● Task description:
Nothing below is to be printed except the lines between the line holding "Contact your doctor" and the line holding "if you are taking", inclusive, each exactly as it appears.

● Extracted data:
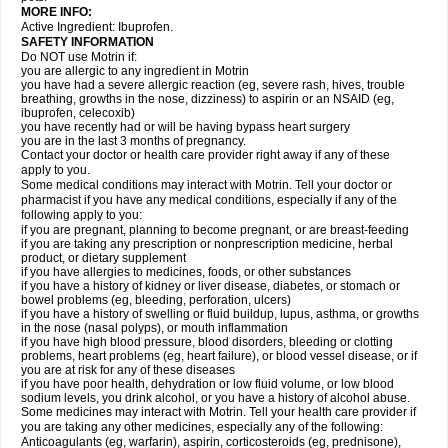
MORE INFO:
Active Ingredient: Ibuprofen.
SAFETY INFORMATION
Do NOT use Motrin if:
you are allergic to any ingredient in Motrin
you have had a severe allergic reaction (eg, severe rash, hives, trouble
breathing, growths in the nose, dizziness) to aspirin or an NSAID (eg,
ibuprofen, celecoxib)
you have recently had or will be having bypass heart surgery
you are in the last 3 months of pregnancy.
Contact your doctor or health care provider right away if any of these
apply to you.
Some medical conditions may interact with Motrin. Tell your doctor or
pharmacist if you have any medical conditions, especially if any of the
following apply to you:
if you are pregnant, planning to become pregnant, or are breast-feeding
if you are taking any prescription or nonprescription medicine, herbal
product, or dietary supplement
if you have allergies to medicines, foods, or other substances
if you have a history of kidney or liver disease, diabetes, or stomach or
bowel problems (eg, bleeding, perforation, ulcers)
if you have a history of swelling or fluid buildup, lupus, asthma, or growths
in the nose (nasal polyps), or mouth inflammation
if you have high blood pressure, blood disorders, bleeding or clotting
problems, heart problems (eg, heart failure), or blood vessel disease, or if
you are at risk for any of these diseases
if you have poor health, dehydration or low fluid volume, or low blood
sodium levels, you drink alcohol, or you have a history of alcohol abuse.
Some medicines may interact with Motrin. Tell your health care provider if
you are taking any other medicines, especially any of the following:
Anticoagulants (eg, warfarin), aspirin, corticosteroids (eg, prednisone),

● Result for this exercise:
Contact your doctor or health care provider right away if any of these
apply to you.
Some medical conditions may interact with Motrin. Tell your doctor or
pharmacist if you have any medical conditions, especially if any of the
following apply to you:
if you are pregnant, planning to become pregnant, or are breast-feeding
if you are taking any prescription or nonprescription medicine, herbal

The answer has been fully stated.